でも、どうすればいいんだ?殿下は恋に恋い焦がれて、何も手につかない状態」
従者その2は、王子を呼んでみたがまったく反応がない。
「まあ、黒雪に一目惚れしたわけじゃないのが、せめてもの幸いだよな」
奥の牢屋にいった王子が目に止まったのは黒雪の隣にいた白い子犬のような少女であった。
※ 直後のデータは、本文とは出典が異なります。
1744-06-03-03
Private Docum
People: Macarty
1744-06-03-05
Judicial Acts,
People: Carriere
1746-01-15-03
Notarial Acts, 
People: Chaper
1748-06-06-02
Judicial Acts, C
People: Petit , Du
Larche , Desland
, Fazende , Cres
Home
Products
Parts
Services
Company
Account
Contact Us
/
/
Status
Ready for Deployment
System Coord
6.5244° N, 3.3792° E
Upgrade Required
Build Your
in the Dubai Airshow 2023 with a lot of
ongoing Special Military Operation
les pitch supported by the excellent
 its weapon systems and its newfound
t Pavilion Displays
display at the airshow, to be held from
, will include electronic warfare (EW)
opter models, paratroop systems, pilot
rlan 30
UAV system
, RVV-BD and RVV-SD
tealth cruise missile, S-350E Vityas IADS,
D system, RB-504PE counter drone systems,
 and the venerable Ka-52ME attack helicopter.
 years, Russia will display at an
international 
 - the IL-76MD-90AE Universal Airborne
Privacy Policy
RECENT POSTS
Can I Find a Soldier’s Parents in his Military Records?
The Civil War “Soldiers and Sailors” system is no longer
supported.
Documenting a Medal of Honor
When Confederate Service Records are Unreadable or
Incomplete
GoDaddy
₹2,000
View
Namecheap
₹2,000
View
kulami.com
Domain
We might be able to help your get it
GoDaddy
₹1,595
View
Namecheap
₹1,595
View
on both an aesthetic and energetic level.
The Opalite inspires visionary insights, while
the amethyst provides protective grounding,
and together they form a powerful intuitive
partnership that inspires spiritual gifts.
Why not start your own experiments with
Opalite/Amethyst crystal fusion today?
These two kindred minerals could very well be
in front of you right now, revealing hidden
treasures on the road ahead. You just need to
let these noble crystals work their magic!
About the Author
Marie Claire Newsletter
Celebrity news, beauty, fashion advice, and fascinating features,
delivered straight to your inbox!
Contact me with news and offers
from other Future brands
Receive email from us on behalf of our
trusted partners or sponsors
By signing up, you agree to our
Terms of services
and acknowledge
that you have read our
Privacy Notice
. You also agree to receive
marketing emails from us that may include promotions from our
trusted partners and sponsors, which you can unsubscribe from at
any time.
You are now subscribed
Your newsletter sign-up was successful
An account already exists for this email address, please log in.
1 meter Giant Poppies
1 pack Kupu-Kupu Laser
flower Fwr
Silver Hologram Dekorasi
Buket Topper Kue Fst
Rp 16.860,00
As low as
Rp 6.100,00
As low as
「しかし、一国の王子が人身売買で売られている娘に一目惚れしたなんて事を、誰かに知られたら…」
「くすぶり続けている東側のレブメ国が動き出す恐れがある」
従者その4とその1の言葉にその2は再度ため息をついた。
「何か打つ手はないのか、その1、その2、その4」
「なくはない。
黒雪は極上の糸を吐き出す。それを購入し、異国の土産として王妃と王妃の侍女に届ける」
「なるほど。その1、考えたな」
「どういう事だ?その1と4。俺にはさっぱり」
「こういう事だ。その3。2つのうち1つを王妃にもう一つを王妃の例の侍女に、もちろん王妃より量を少なめにして渡す」
「我が王国きっての、恋愛対処術のある侍女だ。近衛隊長の恋愛事件を解決したのは有名な話」
「なるほど、それに王妃なら殿下にお優しい」
「というより、甘い」
「その4…」
「それで、その届け役を誰にするんだ?その1」
従者、その2の問いにリーダー格であるその1は3人を見回した。
「ふむ。我々4人の中で口が達者なのは、お前しかいないな、その3。なんせ王妃の侍女を借りるのだから。その3の口でしか任せられないだろう」
「そうか」
『…さすがは、その1だな』とその2は思った。
その3は口だけが達者だが、その4と折り合いが悪い。遠く離れた王国に行き来する間、無駄な衝突を避けることができるし、ゴマすりのその3が王子に何かを吹き込み、とんでもない騒動を起こす恐れも防げる。
「………」
それからその2は哀れな王子を見つめ、また、ため息を吐いたのであった。